WORKING WEALTHY
New York may have the most millionaires in the world, but they’re far more ‘regular’ than billionaire-bling
NEW York City has more millionaires than any other city in the world, according to immigration consulting firm Henley & Partners — 350,000 of them, or one in 24 New Yorkers and 48% more than a decade ago.
Wowee! While the news is sure to feed “tale of two cities” sophistry, we should celebrate the Big Apple’s most under-appreciated class — what I call MiddleClass Millionaires, who are the city’s social and economic lifeblood. Almost everyone I know falls into the category but none think of themselves as rich for a very good reason: They’re not.
The story in The Post last week explained a number of phenomena that long puzzled me, such as how restaurant diners barely half my own age of 74 cheerfully blow $1,000 on an ordinary dinner for four, and how some of my friends casually drop tens of thousands of dollars on escorted vacations to the temples of Angkor Wat.
They deserve their affluence, although it’s a relative affluence that means less than it seems in the Big Apple, the priciest place to live in the United States. Many made their money through honest, hard work — not by mugging people on subway trains or by mugging whole companies and their employees with merger-and-acquisition ploys on Wall Street.

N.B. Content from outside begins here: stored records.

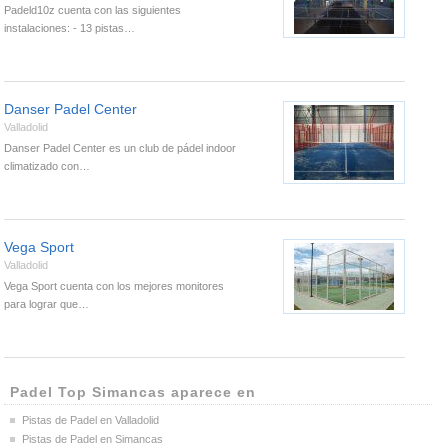
Padeld10z cuenta con las siguientes
instalaciones: - 13 pistas…
Danser Padel Center
Valladolid
Danser Padel Center es un club de pádel indoor
climatizado con…
Vega Sport
Valladolid
Vega Sport cuenta con los mejores monitores
para lograr que…
Padel Top Simancas aparece en
Pistas de Padel en Valladolid
Pistas de Padel en Simancas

Their ranks include every kind of striving New Yorker not born with silver spoons in their mouths — not only stockbrokers who live on Manhattan’s Third Avenue, but plumbers and accountants on Brooklyn’s Ocean Parkway who manage their dough wisely.
New York City’s legions of poor residents have more “advocates'' than are good for them. But impoverished New York City public housing residents need more decent jobs and stable families, not bleeding-heart essays about their plight in left-wing media and burn-the-public-dough social welfare programs.

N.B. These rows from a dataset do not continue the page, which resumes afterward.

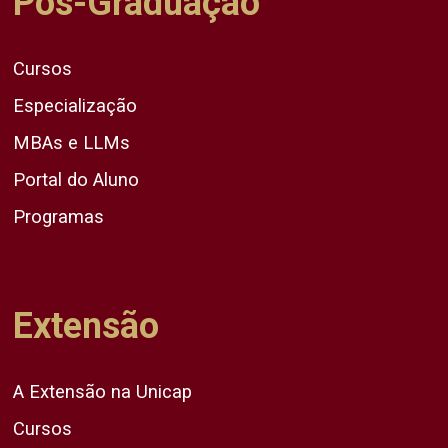
Pós-Graduação
Cursos
Especialização
MBAs e LLMs
Portal do Aluno
Programas
Extensão
A Extensão na Unicap
Cursos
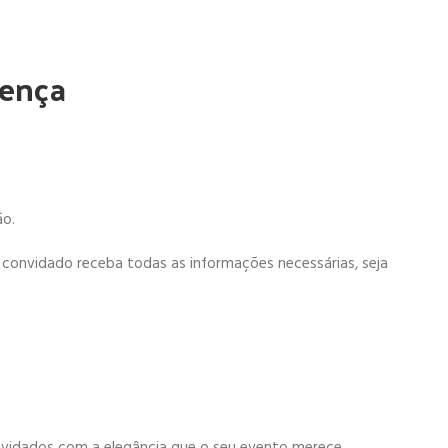
sença
ão.
onvidado receba todas as informações necessárias, seja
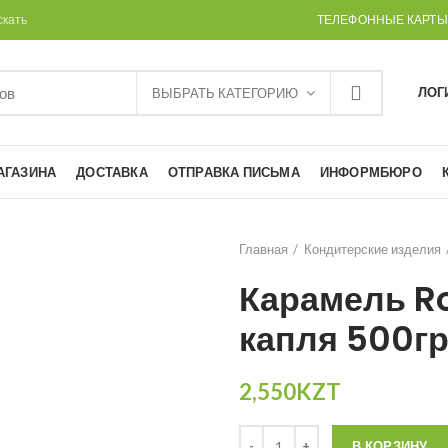
скать
ТЕЛЕФОННЫЕ КАРТЫ
ЛОГ
ВЫБРАТЬ КАТЕГОРИЮ
АГАЗИНА
ДОСТАВКА
ОТПРАВКА ПИСЬМА
ИНФОРМБЮРО
Главная
Кондитерские изделия
Карамель R
капля 500г
2,550
KZT
Количество
В КОРЗИНУ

The “equity”-obsessed New York Times reported in December, for example, that many lower- and what it called “middle-income” residents were “heading for the exits,” a trend that could “jeopardize the city’s uneven recovery.”
At the other extreme, excesses of the super-rich — who buy $50 million apartments and resell them for $75 million without ever moving in — are too much romanticized. (We’re “blessed” with 60 billionaires, according to the survey).

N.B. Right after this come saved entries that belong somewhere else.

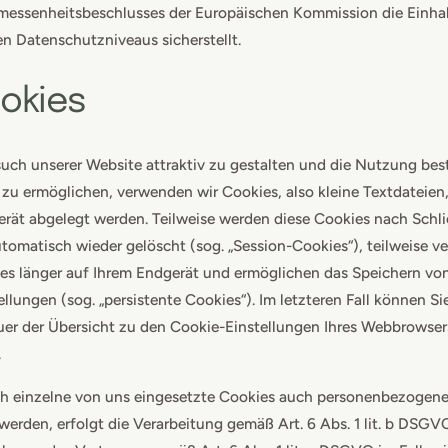
messenheitsbeschlusses der Europäischen Kommission die Einha
n Datenschutzniveaus sicherstellt.
ookies
ch unserer Website attraktiv zu gestalten und die Nutzung be
zu ermöglichen, verwenden wir Cookies, also kleine Textdateien,
rät abgelegt werden. Teilweise werden diese Cookies nach Schl
tomatisch wieder gelöscht (sog. „Session-Cookies“), teilweise ve
es länger auf Ihrem Endgerät und ermöglichen das Speichern vo
ellungen (sog. „persistente Cookies“). Im letzteren Fall können Si
er der Übersicht zu den Cookie-Einstellungen Ihres Webbrowser
.
ch einzelne von uns eingesetzte Cookies auch personenbezogen
 werden, erfolgt die Verarbeitung gemäß Art. 6 Abs. 1 lit. b DSG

Home-swapping celebrities can be fun to read about, like Martha Stewart, who just unloaded a West Village triplex for a new $12.3 million Upper West Side duplex.
Others are merely infuriating, like the unidentified Chinese woman who purchased a unit at One57 in 2013 to save for her daughter after she graduated college. The daughter was 2 years old at the time.
But the supertalls enrich only developers who tear down viable older buildings to construct them, not local businesses that supposedly benefit from a “trickle-down” effect.
Our 350,000 residents who are mere millionaires are a different story. The word suggests a level of privilege that far exceeds the reality in most cases. (The Henley & Partners survey defined them as residents who have at least a seven-figure net worth in terms of liquid assets — cash and/or stocks, bonds and money-market funds that can easily convert to cash.)
A million dollars in the five boroughs doesn’t mean the same as a million dollars in the rest of the country. It costs so much more to live here — for homes to buy or rent, for education, medical care and even for hot dogs like the one that was notoriously priced at $26 — that a million can seem like what families in other parts of the country keep in piggy banks.
Even in cosmopolitan Chicago, living costs are 42.9% lower than in the Big Apple, according to Forbes and every other source of comparative urban data.
Yet, the word “millionaire” continues to enjoy an oversized mystique in American life. It always sounded impressive but took on exalted status due to the popularity among Boomers of the 1955-1960, prime-time TV drama series “The Millionaire.” (For those too young, a fictious, mysterious benefactor each week chose a deserving stranger to gift with a “cashier’s check” for $1 million.)
Few realize that $1 million then and $1 million now have as much in common as an elephant and its supposed close ancestor, the little rock hyrax.
The sum actually meant something in the 1950s. Adjusted for 3.7 annual inflation, $1 million at the time would have the buying power of about $10.5 million in today’s dollars. That's a serious number.
Conversely, in 1960, one million 2024 bucks would have been bought a puny $95,845 in goods and services, as calculated by the site Dollar Times. Between 1955-1960, as I gleaned from various sources, that sum would buy a modest house (average cost $16,000), a medium-price car ($2,600), a fancy stainless-steel refrigerator freezer ($8,640), and a four-year undergraduate education at a good private college ($48,000) — leaving just $20,000 for fun and games.
So don’t believe today’s millionaires have it easy, no matter what looneyleft advocates for “equity” would have us believe. Even if they waste $26 on a hot dog.